概要
- 米国の貿易赤字の主因は、国内貯蓄の不足による資金調達ギャップに起因する現象であることを解説。
- 貿易赤字を縮小するには、輸出増加と貯蓄・投資ギャップの縮小が必要であると指摘。
- 経済の開放性が貯蓄・投資の関係と国際資金の流れに与える影響を説明。
- 貿易政策だけでは貿易赤字の根本的解決にならないことを実証データで示す。
- 貯蓄ギャップの視点から貿易赤字の議論に新たな理解を提供する。
米国が常に貿易赤字を計上する理由
貿易赤字の表面的・根本的要因
- 表面的要因 としては、米国の 輸出の伸びが輸入需要に追いついていない ことが挙げられる提案。
- 根本的要因 は、 国内貯蓄の恒常的な不足 によるマクロ経済現象である確認。
- 国民経済計算 を用いると、 貿易赤字は国内貯蓄と投資支出のギャップ でも説明できることを強調。
会計的な基盤
- 経済が 閉鎖経済 (輸出入なし)の場合、 消費+投資=消費+貯蓄 という恒等式が成立する確認。
- この場合、 投資支出=国内貯蓄 となり、投資資金は国内からのみ調達されることを説明。
- 経済が 開放経済 になると、 国内貯蓄と投資支出が乖離 することが可能となる認識。
- 米国の場合、 国内貯蓄が不十分 なため、 海外から借入 して投資を賄うことになる現象。
- 投資支出=国内貯蓄+海外からの資金流入 (純金融流入)という構造を理解すること。
貯蓄ギャップと国際貿易の関係
- 輸出と輸入が均衡 していれば、輸出収入で輸入支出を賄えることを確認。
- 輸出収入が輸入に届かない場合、不足分は 米国資産の売却(IOU) で補う必要がある提案。
- これは 純金融流入 として計上され、国内投資の資金源となる仕組みを説明。
- 貯蓄と投資のギャップ=輸出と輸入の差 であり、計算上必ず一致することを強調。
データで見る貯蓄と投資の推移
- 2000年以降、 貯蓄と投資支出のギャップ がGDP比で拡大・縮小を繰り返していることを確認。
- 金融危機時(2008年) には投資支出の落ち込みが貯蓄減少を上回り、ギャップが縮小した事例を提示。
- パンデミック期 に貯蓄率が低下し、その後も低水準が継続している現象を指摘。
家計・企業・政府の貯蓄動向
- 企業貯蓄 は最も安定的で、金融危機後に回復し高水準を維持していることを確認。
- 家計貯蓄 は、金融危機後に上昇し、パンデミック時には一時的に急増したが、その後は低下している現象。
- 家計と政府の貯蓄 は相互に打ち消し合う傾向があり、 総貯蓄 は構成要素よりも安定していることを示す。
マクロとミクロの視点
- 自由貿易協定や産業政策 は輸出増や国内生産回帰を促すが、 貯蓄・投資ギャップに変化がなければ貿易赤字は縮小しない ことを強調。
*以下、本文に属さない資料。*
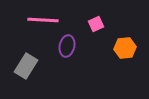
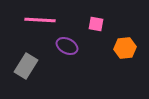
pink line: moved 3 px left
pink square: rotated 35 degrees clockwise
purple ellipse: rotated 75 degrees counterclockwise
- 個別品目(例:石油)の貿易赤字が消えても、 全体の貿易赤字が縮小しない例 (2011年~2019年)をデータで示すこと。
貿易赤字を巡る議論
- 貿易赤字により 国内資産が外国人に売却され、資産収入が国外流出 する懸念があることを紹介。
- 一方で、 海外からの資金調達がなければ投資水準が低下し、経済の生産能力も下がっていた という反論を提示。
- 貿易赤字縮小 には、 投資抑制や貯蓄増加 という痛みを伴う調整が必要であることを指摘。
- 歴史的には、 投資減少→貯蓄増加 の順で貿易赤字が縮小した例(2008年金融危機後)が多いことを示す。
参考情報・出典
- 著者:Thomas Klitgaard(Federal Reserve Bank of New York)
- 出典:https://libertystreeteconomics.newyorkfed.org/2025/05/why-does-the-u-s-always-run-a-trade-deficit/
- 本文の見解は著者個人のものであり、Federal Reserve Bank of New Yorkや連邦準備制度の公式見解ではないことを明記。
要点まとめ
- 米国の貿易赤字は、単なる輸出入の問題だけでなく、 国内貯蓄不足というマクロ経済的構造 に根ざす現象である理解。
- 貯蓄・投資ギャップ を縮小することが、持続的な貿易赤字是正には不可欠である認識。
- 貿易政策だけでなく、 国内経済の貯蓄行動や投資水準の見直し が重要である提案。